As Lindy Newman, one of COSI's excellent outreach educations, lay sick with the stomach flu on her couch during the holidays, her feverish mind began to ponder: if many of her symptoms (sore throat, fever, nausea) were due to the body's immune response to the disease, what would happen if her body just left the virus or bacteria alone?

When you come down with an illness, the symptoms you feel are often a mix of the disease's own damage to the body and your body's attempts to fight it, and that mix can depend on the particular disease. For example, left to their own devices some cold viruses would only cause small irritation (or be completely unnoticeable at all) if it weren't for our body's reaction - you know, phlegm, drainage, the works.

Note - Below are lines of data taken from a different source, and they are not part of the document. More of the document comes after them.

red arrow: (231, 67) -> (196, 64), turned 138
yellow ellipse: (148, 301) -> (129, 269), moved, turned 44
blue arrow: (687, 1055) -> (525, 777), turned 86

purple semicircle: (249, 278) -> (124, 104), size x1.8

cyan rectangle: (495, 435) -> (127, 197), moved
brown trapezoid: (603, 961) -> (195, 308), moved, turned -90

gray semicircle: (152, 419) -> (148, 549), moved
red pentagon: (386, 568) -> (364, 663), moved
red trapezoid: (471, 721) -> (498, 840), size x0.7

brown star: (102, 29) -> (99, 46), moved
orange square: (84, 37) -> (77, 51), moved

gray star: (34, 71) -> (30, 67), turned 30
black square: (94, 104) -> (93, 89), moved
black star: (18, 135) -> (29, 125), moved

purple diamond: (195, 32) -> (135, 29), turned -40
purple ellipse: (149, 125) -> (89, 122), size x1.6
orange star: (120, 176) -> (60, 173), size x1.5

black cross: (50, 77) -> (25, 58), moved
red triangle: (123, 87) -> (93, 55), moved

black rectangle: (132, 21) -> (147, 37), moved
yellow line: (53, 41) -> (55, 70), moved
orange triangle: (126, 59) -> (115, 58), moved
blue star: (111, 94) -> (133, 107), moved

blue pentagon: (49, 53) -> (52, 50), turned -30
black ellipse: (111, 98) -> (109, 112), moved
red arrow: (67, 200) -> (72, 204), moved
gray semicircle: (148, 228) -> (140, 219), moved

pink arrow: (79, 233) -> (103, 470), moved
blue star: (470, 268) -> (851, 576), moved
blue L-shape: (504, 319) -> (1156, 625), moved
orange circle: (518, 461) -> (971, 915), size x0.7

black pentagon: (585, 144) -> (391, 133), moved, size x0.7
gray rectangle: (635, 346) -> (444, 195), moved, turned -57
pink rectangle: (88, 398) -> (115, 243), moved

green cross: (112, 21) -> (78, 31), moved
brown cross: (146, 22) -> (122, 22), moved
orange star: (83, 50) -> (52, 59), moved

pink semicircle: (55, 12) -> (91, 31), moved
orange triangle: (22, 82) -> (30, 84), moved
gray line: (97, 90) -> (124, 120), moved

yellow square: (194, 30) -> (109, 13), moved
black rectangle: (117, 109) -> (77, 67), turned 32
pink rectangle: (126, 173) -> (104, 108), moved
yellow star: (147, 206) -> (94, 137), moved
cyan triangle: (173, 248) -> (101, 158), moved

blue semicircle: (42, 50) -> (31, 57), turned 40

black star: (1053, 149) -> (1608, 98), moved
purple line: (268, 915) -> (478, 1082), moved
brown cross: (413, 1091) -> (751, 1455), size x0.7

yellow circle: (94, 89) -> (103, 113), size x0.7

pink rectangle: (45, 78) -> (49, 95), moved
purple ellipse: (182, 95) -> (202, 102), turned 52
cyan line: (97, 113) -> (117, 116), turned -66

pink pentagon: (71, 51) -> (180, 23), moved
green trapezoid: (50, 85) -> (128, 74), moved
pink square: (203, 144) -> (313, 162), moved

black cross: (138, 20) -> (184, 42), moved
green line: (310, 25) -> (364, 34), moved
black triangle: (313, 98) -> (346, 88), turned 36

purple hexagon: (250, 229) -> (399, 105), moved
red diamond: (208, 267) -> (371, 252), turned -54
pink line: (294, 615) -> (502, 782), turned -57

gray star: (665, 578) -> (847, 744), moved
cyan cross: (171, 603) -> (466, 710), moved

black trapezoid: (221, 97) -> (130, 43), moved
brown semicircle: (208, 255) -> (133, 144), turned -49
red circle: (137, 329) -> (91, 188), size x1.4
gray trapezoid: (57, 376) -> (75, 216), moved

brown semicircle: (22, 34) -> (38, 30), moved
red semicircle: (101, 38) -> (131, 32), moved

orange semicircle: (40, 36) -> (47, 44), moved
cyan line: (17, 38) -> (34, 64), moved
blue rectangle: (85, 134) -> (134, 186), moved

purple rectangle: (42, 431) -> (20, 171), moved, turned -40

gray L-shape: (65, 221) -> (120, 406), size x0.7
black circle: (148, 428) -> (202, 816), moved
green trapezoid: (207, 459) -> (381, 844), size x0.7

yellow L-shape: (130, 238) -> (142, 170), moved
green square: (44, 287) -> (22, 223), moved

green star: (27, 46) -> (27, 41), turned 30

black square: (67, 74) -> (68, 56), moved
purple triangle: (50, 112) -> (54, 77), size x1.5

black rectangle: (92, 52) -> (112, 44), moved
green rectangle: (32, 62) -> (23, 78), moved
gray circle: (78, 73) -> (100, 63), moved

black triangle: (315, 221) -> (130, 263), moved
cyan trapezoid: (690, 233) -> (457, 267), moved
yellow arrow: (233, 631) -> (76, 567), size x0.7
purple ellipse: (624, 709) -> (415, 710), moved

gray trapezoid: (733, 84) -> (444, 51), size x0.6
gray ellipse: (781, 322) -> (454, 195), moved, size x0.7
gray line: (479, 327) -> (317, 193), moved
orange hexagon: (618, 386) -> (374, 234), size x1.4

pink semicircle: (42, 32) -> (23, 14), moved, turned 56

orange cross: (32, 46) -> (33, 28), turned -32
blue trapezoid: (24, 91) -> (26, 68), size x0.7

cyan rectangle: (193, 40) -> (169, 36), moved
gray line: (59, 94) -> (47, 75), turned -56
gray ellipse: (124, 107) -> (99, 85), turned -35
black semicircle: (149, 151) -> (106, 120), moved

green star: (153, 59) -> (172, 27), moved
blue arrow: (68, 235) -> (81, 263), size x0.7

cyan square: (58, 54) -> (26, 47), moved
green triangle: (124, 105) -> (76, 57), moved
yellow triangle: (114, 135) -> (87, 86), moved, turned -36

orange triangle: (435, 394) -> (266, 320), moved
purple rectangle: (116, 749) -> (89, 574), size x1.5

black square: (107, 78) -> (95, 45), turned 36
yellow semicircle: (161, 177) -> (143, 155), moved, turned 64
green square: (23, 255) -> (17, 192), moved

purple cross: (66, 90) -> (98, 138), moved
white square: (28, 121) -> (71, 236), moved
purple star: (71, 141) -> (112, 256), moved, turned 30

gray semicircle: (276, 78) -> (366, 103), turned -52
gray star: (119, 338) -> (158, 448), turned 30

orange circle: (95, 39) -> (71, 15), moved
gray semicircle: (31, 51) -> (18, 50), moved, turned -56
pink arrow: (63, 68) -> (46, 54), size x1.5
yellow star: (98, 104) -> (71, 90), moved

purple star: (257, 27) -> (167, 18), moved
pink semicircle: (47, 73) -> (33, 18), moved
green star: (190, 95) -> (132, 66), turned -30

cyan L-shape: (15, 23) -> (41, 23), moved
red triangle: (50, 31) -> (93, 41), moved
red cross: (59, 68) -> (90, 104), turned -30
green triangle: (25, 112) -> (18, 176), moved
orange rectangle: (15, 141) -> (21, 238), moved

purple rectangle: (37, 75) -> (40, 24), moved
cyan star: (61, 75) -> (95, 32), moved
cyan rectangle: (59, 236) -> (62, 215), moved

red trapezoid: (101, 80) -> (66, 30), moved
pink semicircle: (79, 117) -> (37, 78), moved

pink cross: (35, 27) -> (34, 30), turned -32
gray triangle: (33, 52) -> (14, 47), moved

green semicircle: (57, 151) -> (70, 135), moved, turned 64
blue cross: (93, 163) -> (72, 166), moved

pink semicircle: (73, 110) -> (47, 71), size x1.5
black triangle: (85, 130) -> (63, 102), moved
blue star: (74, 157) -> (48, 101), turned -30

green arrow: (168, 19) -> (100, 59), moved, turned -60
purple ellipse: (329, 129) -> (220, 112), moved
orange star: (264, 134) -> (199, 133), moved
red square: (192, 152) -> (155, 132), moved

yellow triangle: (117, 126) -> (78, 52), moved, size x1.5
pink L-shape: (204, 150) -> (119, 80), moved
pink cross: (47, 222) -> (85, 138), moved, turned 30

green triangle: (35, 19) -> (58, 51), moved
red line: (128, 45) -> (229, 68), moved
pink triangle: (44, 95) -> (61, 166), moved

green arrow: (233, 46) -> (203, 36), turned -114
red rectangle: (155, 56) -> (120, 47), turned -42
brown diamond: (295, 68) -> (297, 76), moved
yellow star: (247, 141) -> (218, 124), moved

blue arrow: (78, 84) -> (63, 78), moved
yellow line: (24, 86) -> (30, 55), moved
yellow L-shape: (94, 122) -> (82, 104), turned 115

One of the fascinating things about the world of viruses and bacteria is how specialized they are. Just among the hundred or so cold viruses, they all target different parts of the nasal passages and throat based on the particular mix of temperature, humidity, and salinity of those parts. They simply can't live anywhere else, which limits their ability to do damage.

But the true threat may not come from a relatively innocuous cold or stomach flu, but from every other nasty critter that's trying to get in. Without an immune response to take down every single threat every single time, a bit of damage here and there can open up a gateway for new diseases to push further into more vulnerable spots in the body.

This is why HIV/AIDS is so deadly: with a depressed immune response, a simple survivable cold can open the door to life-threatening pneumonia.